Exercise prompt: From the records below, copy each line in which the string "June" occurs.

Task input:
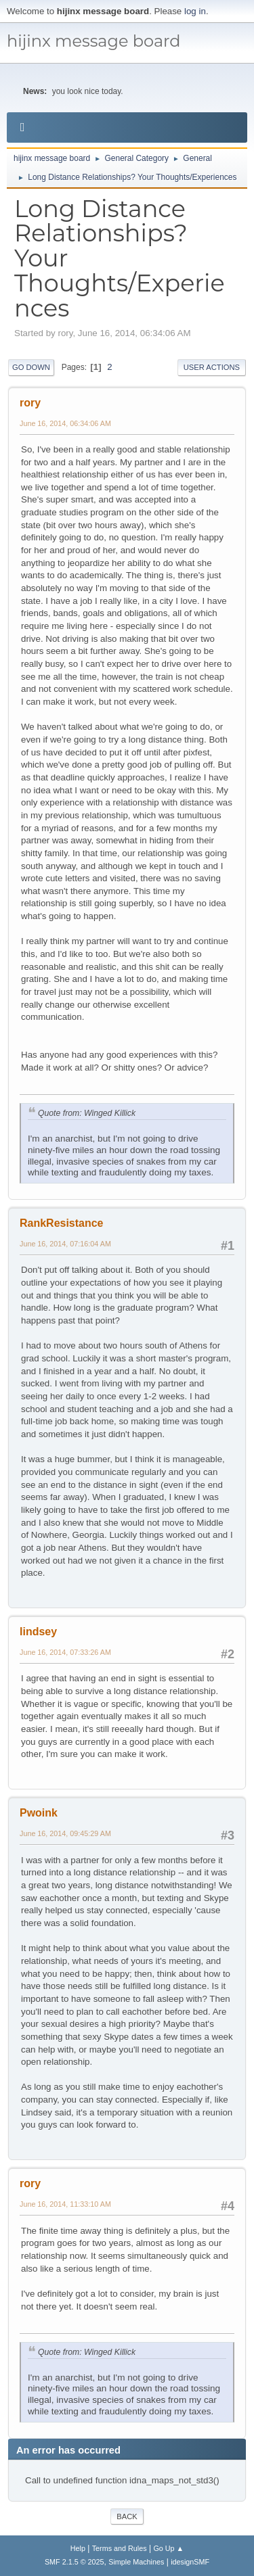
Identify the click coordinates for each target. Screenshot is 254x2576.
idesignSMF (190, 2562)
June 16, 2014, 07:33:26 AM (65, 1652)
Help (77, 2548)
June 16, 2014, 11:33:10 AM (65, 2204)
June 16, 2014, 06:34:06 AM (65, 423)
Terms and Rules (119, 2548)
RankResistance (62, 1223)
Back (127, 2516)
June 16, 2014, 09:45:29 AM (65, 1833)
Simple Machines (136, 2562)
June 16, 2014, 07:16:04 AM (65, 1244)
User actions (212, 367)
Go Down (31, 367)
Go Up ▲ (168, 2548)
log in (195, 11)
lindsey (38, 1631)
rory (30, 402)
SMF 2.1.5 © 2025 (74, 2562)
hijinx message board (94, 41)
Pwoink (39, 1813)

Output below:
June 16, 2014, 07:33:26 AM (65, 1652)
June 16, 2014, 11:33:10 AM (65, 2204)
June 16, 2014, 06:34:06 AM (65, 423)
June 16, 2014, 09:45:29 AM (65, 1833)
June 16, 2014, 07:16:04 AM (65, 1244)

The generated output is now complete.